[Stored dataset items]

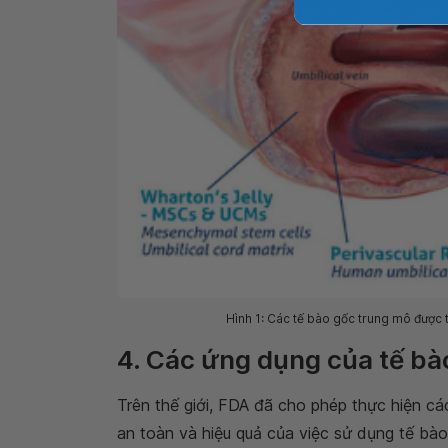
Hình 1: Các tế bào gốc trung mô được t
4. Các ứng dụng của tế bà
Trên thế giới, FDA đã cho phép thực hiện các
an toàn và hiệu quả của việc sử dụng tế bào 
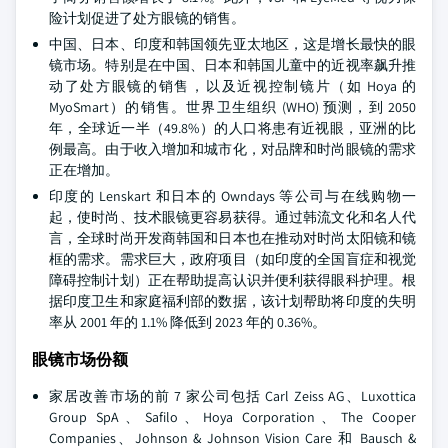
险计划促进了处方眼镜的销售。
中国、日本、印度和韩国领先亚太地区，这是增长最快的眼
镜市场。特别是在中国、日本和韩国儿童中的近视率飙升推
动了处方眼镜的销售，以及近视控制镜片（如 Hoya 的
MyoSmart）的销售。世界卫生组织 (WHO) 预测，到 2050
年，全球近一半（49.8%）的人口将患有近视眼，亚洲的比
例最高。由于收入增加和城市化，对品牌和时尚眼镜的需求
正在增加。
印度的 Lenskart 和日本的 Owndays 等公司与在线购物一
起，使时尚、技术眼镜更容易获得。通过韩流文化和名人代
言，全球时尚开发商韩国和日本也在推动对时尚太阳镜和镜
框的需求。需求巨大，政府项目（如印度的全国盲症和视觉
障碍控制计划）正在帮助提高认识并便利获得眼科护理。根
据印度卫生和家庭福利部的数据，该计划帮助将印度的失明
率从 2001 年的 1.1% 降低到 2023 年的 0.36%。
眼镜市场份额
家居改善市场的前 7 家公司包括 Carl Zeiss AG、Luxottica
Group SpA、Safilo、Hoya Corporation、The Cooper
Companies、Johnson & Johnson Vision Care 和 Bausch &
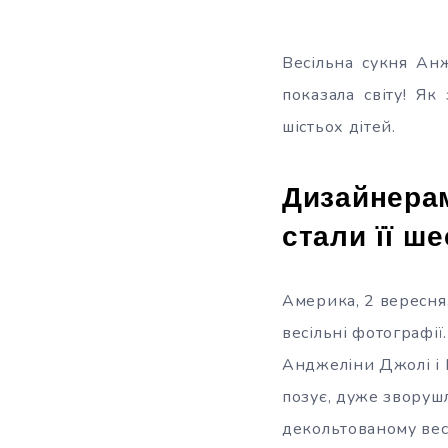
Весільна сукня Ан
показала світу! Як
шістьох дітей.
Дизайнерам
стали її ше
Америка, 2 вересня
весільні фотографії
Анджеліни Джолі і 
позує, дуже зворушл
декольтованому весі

● Your objective
What is needed is an exact restatement of the lines from the line with "印度的 Lenskart 和日本的 Owndays 等公司与在线购物一" through the final line of the data, pictures excluded.

● Answer section
印度的 Lenskart 和日本的 Owndays 等公司与在线购物一
起，使时尚、技术眼镜更容易获得。通过韩流文化和名人代
言，全球时尚开发商韩国和日本也在推动对时尚太阳镜和镜
框的需求。需求巨大，政府项目（如印度的全国盲症和视觉
障碍控制计划）正在帮助提高认识并便利获得眼科护理。根
据印度卫生和家庭福利部的数据，该计划帮助将印度的失明
率从 2001 年的 1.1% 降低到 2023 年的 0.36%。
眼镜市场份额
家居改善市场的前 7 家公司包括 Carl Zeiss AG、Luxottica
Group SpA、Safilo、Hoya Corporation、The Cooper
Companies、Johnson & Johnson Vision Care 和 Bausch &
Весільна сукня Ан
показала світу! Як
шістьох дітей.
Дизайнерам
стали її ше
Америка, 2 вересня
весільні фотографії
Анджеліни Джолі і 
позує, дуже зворушл
декольтованому весі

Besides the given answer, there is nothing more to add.